#### [WHAT YOU SHOULD DO]
Print nothing but the lines below starting at the line that holds "Сертификаты" and ending at the line that holds "hozzájárultak a fel", including both, each exactly as written.

== RECORDED DATA ==

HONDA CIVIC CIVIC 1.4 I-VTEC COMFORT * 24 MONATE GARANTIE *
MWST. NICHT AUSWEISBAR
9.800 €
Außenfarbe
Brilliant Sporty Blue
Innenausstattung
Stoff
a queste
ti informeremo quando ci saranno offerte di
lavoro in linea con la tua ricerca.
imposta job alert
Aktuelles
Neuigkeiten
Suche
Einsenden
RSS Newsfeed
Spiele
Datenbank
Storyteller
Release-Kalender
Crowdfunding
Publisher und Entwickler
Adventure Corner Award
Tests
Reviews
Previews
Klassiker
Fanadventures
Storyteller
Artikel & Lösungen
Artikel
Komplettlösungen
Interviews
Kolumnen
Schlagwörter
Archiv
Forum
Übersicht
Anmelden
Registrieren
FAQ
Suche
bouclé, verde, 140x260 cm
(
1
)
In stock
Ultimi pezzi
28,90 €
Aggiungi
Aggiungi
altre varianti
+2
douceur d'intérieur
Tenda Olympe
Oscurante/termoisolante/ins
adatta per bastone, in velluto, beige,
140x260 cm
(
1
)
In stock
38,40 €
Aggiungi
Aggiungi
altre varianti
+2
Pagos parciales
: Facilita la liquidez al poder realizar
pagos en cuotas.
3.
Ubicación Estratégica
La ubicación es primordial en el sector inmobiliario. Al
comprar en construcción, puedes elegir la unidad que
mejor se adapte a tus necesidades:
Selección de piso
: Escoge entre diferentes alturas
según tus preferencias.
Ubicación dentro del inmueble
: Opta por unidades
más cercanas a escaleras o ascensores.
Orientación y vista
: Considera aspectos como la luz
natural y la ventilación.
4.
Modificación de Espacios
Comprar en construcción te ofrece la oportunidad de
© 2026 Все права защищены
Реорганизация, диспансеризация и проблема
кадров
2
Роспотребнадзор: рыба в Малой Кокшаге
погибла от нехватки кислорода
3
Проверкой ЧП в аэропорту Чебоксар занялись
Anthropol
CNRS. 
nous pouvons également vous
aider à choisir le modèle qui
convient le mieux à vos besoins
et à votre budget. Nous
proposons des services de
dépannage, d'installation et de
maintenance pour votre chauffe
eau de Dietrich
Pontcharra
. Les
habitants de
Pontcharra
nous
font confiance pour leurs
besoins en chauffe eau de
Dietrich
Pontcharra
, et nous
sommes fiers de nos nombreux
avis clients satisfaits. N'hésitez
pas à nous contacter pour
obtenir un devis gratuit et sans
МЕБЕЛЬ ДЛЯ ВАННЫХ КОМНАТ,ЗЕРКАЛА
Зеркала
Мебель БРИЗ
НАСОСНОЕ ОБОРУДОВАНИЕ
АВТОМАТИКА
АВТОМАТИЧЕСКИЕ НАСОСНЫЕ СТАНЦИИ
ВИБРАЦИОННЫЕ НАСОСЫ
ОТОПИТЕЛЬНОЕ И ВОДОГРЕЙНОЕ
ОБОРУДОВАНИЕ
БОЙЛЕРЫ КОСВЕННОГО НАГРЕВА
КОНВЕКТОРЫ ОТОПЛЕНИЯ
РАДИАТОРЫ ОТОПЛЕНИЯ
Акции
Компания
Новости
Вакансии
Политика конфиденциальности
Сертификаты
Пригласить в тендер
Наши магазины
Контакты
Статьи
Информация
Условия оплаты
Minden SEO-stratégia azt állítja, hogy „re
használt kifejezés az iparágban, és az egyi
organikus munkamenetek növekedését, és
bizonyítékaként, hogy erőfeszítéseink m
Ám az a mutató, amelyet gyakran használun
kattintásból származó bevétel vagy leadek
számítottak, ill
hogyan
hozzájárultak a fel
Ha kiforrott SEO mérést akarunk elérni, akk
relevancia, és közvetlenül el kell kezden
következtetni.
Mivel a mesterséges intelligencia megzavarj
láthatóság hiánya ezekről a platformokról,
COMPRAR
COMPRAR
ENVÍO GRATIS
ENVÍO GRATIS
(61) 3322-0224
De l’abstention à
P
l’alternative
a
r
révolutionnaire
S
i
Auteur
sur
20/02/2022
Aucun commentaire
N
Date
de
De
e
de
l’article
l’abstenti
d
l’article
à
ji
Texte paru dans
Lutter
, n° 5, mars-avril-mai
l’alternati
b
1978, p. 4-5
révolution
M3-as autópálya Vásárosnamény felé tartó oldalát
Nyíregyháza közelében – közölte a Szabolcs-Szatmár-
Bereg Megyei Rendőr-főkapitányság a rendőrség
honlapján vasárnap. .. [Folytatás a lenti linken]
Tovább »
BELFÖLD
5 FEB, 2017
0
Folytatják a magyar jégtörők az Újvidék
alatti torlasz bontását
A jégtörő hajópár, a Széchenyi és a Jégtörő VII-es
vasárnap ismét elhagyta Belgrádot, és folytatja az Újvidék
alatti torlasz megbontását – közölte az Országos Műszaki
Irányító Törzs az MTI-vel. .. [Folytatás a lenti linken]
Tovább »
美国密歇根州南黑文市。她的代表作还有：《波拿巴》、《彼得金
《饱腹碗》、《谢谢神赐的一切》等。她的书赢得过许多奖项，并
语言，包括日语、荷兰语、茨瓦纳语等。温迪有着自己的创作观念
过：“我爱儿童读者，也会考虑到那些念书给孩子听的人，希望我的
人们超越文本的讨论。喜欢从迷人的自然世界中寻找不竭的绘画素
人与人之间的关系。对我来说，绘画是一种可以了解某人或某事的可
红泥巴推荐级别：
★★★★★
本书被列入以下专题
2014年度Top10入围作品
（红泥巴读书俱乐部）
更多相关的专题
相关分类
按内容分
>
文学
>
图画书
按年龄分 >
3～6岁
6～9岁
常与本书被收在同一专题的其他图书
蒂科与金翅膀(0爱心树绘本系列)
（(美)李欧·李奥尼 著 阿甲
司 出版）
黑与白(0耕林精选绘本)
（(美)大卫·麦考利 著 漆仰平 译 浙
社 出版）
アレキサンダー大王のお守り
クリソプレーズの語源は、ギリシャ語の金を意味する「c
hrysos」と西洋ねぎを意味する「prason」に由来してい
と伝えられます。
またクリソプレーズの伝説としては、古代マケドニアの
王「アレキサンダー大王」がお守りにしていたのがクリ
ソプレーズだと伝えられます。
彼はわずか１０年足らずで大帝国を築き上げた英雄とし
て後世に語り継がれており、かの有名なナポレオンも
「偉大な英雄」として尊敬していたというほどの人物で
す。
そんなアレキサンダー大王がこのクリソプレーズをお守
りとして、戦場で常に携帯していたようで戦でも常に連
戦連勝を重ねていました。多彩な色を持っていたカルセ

===

#### [ANSWER BOX]
Сертификаты
Пригласить в тендер
Наши магазины
Контакты
Статьи
Информация
Условия оплаты
Minden SEO-stratégia azt állítja, hogy „re
használt kifejezés az iparágban, és az egyi
organikus munkamenetek növekedését, és
bizonyítékaként, hogy erőfeszítéseink m
Ám az a mutató, amelyet gyakran használun
kattintásból származó bevétel vagy leadek
számítottak, ill
hogyan
hozzájárultak a fel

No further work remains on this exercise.